Search code examples
mysqlinnodbdatabase-locking

How to achieve database locking based protection against duplicates


In a web application, using the InnoDB storage engine, I was unable to adequately utilise database locking in the following scenario.

There are 3 tables, I will call them aa, ar and ai.

aa holds the base records, let's say articles. ar holds information related to each aa record and the relation between aa and ar is 1:m.

Records in ar are stored when a record from aa is read the first time. The problem is that when two requests are initiated at (nearly) the same to read a record from aa (which does not yet have its related records stored in ar), the ar records are duplicated.

Here is a pseudo code to help understand the situation:

  • Read the requested aa record.

  • Scan the ar table to find out if the given aa record has anything stored already. (Assume it has not.)

  • Consult ai in order to find out what is to be stored in ar for the given aa record. (ai seems somewhat irrelevant, but I found that it too has to be involved in the locking… may be wrong.)

  • Insert a few rows to ar

Here is what I want to achieve:

  • Read the requested aa record.

WITH OR WITHOUT USING A TRANSACTIONS, LOCK ar, SO ANY SUBSEQUENT REQUEST ATTEMPTING TO READ FROM ar WILL WAIT AT THIS POINT UNTIL THIS ONE FINISHES.

  • Scan the ar table to find out if the given aa record has anything stored already. (Assume it has not.) The problem is that in case of two simultaneous requests, both find there are no records in ar for the given aa record and they both proceed to insert the same rows twice. Otherwise, if there are, this sequence is interrupted and no INSERT occurs.

  • Consult ai in order to find out what is to be stored in ar for the given aa record. (ai seems somewhat irrelevant, but I found that it too has to be involved in the locking… may be wrong.)

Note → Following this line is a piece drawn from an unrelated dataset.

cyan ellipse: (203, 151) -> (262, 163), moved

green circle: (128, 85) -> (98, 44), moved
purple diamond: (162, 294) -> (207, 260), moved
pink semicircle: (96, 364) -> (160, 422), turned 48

  • Insert a few rows to ar

RELEASE THE LOCK ON ar

Seems simple enough, I was unsuccessful in avoiding the duplicates. I'm testing the simultaneous requests from a simple command in a Bash shell (using wget).

I have spent a while learning how exactly locking works with the InnoDB engine here http://dev.mysql.com/doc/refman/5.5/en/innodb-lock-modes.html and here http://dev.mysql.com/doc/refman/5.5/en/innodb-locking-reads.html and tried several ways to utilise the lock(s), still no luck.

I want the entire ar table locked (since I want to prevent INSERTs from multiple request to occur to it) causing further attempts to interact with this table to wait until the first lock is released. But there's only one mention of "entire table" being locked in the documentation (Intention Locks section in the first linked page) but that's not further discussed or I was unable to figure how to achieve it.

Could anyone point in the right direction?


Solution

  • SET tx_isolation='READ-COMMITTED';
    START TRANSACTION;
    SELECT * FROM aa WHERE id = 1234 FOR UPDATE;
    

    This ensures that only one thread gets access to a given row in aa at a time. No need to lock the ar table at all, because any other thread who may want to access row 1234 will wait.

    Then query ar to find out what rows exist for the corresponding aa, and decide if you want to insert more rows to ar.

    Remember that the row in aa is still locked. So be a good citizen by finishing your work quickly, and COMMIT promptly.

    COMMIT;
    

    This allows the next thread who has been waiting for the same row of aa to proceed. By using READ-COMMITTED, it will be able to see the just-committed new rows in ar.